As one of the Kentucky demi-gods who made Slint's 'Spiderland' - an album so
emotionally taxing that the band was, allegedly, subsequently admitted to a local mental
asylum - Dave Pajo's place at the pinnacle of lo-fi's Mount Olympus is
already guaranteed.
Dave Pajo has recently discovered a desire to sing - something he'd managed
to avoid for 1999's dreamlike 'Live From A Shark Cage' - and on 'Whatever,
Mortal', his deadpan tones make Leonard Cohen sound like Mariah Carey.
That Pajo barely sings only brings out the sly unease that lies beneath the
surface of his songs. There's something unnervingly fragile about the naïve
melodies of 'Many Splendoured Thing' and the dour 'Sabotage' - like Syd
Barrett, Roky Eriksson or Skip Spence, Pajo's is a brilliance that teeters
on the brink of genuine illness.
In Papa M's strange internal world, men stand guard over gravestones,
vultures circle and love is forever two steps out of reach.

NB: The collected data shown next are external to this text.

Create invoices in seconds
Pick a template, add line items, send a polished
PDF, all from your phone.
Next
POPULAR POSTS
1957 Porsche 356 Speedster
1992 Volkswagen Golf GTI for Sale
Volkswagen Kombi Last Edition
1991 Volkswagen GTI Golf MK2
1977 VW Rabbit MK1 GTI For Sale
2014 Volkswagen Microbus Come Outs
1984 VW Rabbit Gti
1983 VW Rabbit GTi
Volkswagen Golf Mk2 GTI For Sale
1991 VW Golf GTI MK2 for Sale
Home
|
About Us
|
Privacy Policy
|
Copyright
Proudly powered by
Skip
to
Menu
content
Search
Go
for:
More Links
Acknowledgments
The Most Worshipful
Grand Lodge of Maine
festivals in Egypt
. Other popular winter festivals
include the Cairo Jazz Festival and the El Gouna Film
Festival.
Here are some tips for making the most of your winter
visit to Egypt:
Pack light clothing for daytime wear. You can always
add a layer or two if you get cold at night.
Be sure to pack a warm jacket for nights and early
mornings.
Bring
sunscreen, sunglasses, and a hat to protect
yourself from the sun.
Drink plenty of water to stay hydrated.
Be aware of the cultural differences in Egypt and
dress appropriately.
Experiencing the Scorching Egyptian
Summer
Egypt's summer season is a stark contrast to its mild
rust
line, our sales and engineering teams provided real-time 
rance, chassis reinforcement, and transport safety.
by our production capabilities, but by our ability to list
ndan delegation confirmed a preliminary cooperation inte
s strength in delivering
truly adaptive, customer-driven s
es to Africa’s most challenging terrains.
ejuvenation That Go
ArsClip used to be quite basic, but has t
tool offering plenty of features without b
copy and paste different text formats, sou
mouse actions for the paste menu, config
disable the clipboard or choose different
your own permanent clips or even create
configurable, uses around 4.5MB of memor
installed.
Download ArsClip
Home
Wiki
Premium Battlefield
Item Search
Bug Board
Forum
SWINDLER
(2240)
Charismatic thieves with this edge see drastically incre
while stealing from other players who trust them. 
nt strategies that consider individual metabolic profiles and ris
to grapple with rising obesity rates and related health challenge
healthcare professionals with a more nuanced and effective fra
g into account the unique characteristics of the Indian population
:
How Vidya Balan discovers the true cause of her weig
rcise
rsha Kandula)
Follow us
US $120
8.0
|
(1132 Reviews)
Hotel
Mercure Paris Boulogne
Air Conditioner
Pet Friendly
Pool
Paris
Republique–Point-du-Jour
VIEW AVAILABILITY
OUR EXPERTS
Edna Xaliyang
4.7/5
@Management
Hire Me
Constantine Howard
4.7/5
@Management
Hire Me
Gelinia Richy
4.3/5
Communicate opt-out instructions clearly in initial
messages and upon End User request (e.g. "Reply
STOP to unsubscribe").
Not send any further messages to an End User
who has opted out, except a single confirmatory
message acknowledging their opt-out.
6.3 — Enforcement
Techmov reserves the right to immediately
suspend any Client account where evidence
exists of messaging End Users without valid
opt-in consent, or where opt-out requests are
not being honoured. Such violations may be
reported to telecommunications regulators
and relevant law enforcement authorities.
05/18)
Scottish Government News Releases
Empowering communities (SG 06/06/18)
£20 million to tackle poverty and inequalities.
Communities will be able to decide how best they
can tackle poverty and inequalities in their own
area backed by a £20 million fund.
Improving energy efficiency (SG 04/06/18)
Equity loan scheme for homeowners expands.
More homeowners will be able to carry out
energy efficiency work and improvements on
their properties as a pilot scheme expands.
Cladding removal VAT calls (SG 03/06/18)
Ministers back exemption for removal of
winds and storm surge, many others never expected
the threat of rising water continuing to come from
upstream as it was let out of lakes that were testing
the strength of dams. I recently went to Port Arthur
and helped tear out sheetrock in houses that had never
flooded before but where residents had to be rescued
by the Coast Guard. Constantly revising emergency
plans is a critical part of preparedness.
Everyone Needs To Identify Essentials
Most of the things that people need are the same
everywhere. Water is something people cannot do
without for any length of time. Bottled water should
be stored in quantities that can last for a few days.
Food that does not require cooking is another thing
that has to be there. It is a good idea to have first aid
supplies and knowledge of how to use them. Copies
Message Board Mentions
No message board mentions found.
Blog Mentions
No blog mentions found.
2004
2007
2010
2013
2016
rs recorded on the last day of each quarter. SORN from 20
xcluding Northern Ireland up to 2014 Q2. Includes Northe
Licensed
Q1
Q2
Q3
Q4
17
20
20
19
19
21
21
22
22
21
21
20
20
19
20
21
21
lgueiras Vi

This is country
music to a degree, but undermined by a strange psychedelic undercurrent
absent in the likes of Bonnie Prince Billy and Smog.
It's wild an uneven stuff and as Pajo dips his finger into the darker
corners of folk music, he's leaving the normal world far behind. For the
few, the brave and the geeky, a thing of monstrous beauty.